New additions to campus botanical gardens look to connect UNF students with nature

Aubrey Lowery, Multimedia Journalist

Throughout campus, after every turn, you’ll find yourself in a new environment. However, you may not know that there are 24 botanical gardens spread across campus, each capable of providing the same knowledge as a classroom.

Behind the blooms and bushes is Rhonda Gracie, University of North Florida Horticulturist, an expert in garden cultivation and management. Gracie joined UNF in 2013 and has developed an environment rooted in connectivity, sustainability and functionality.

A former architect and interior designer, Gracie has broken the fourth wall when it comes to tackling landscapes, saying “it’s not about placing all the most colorful flowers in a row, but selecting plants that can thrive together, and allow one another to reach their full potential.” 

For example, the healing garden, which has recently undergone a complete revamp, has transformed into an interactive playground for students. Every corner holds a different purpose relating to health and wellness as it is nestled in the Brooks College of Health.

The Healing Garden
The Healing Garden at UNF is located by Student Health Services. (Carter Mudgett)

Gracie described an example of how the immersion garden plays a role inside the classroom.

Recently the college had nursing students take their blood pressures in the classroom and again in the immersion garden, and there was a significant decrease in blood pressure outside,” she said. 

While the physical health correspondence is important, one should not forget about the mental health aspect of wellness. A reminder of that is the Bee Garden, which hosts a suicide prevention bench in partnership with Josh’s Benches. Coming this spring, it will be surrounded by six aluminum bee cutouts. As Gracie said, it “is a reminder of the importance of human connection.” 

A yellow bench with suicide prevention information
One of Josh’s Benches in the Healing Garden at UNF. (Carter Mudgett)

One of those connections can be as simple as asking for help after getting stuck in one of the new hammocks, which from personal experience, allows one to share a laugh with a stranger. 

It is increasingly hard for our generation to take a step back from technology and into the heliographic days when cavemen used to scribe the importance of being out in nature. And while the generational divide between students and the older generations is not prehistoric, it is important to include them in the present times. 

Perhaps the garden that best tributes to the past is the Peace Plaza Garden which houses statues of Gandhi and Martin Luther King Jr. as a symbol of the progress that time makes. 

However, one detail that people may not bat an eye to is Gracie’s plant choices.

“The purple and white flowers were chosen because they are the colors of the Women’s Rights movement,” Gracie said. 

Small purple flowers at the base of the statue
Small purple flowers surround the Martin Luther King Jr. statue in Peace Plaza Garden. (Carter Mudgett)

Next is the Climate Change garden placed by the biology building which is a nod to the importance of taking care of the environment by taking action now to ensure there is a later. 

This is why UNF is striving to become a Florida Friendly Landscaping environment, guaranteeing the products used to preserve the gardens are the most sustainable as can be. Being sustainable means no longer picking up every stray leaf but allowing the leaf to help compost the soil. 

However, finding the “leaves” to maintain the gardens has become a challenge in the past few years.
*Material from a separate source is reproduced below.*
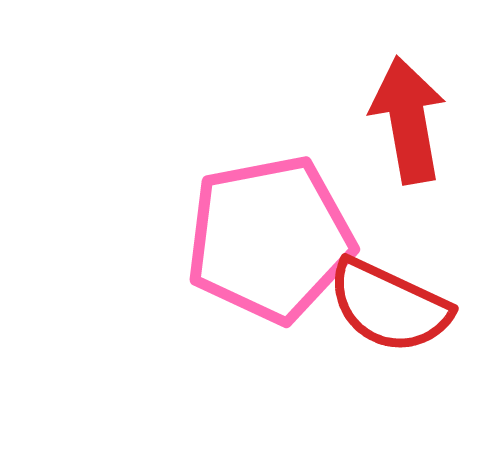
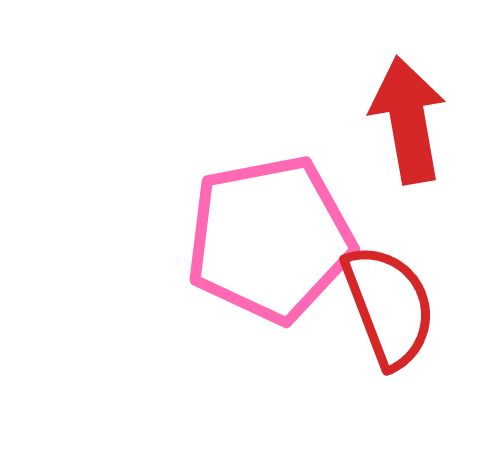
red semicircle: rotated 136 degrees counterclockwise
Gracie explained the amount of hired maintenance men has dropped from 35 to 20, meaning the department has become more reliant on volunteers. 

So far many have answered the call following a tabling event in 2020 where dozens of volunteers offered to help. Now every Saturday people can volunteer with Gracie as a way to help the worker shortage.

UNF is a learning environment, meaning that there are plenty of opportunities to get involved, including internships and grants from the Institute of Environmental Research and Education (IERE).  If interested in volunteering, participating in either a hands-on or hands-off work-study program, or even just attending a walking tour, head to the garden’s website.

In Gracie’s words, “UNF is special because it is hidden amongst the forest.” 

It is important to make sure that creating a successful learning environment starts from the ground up, so nurture every seed.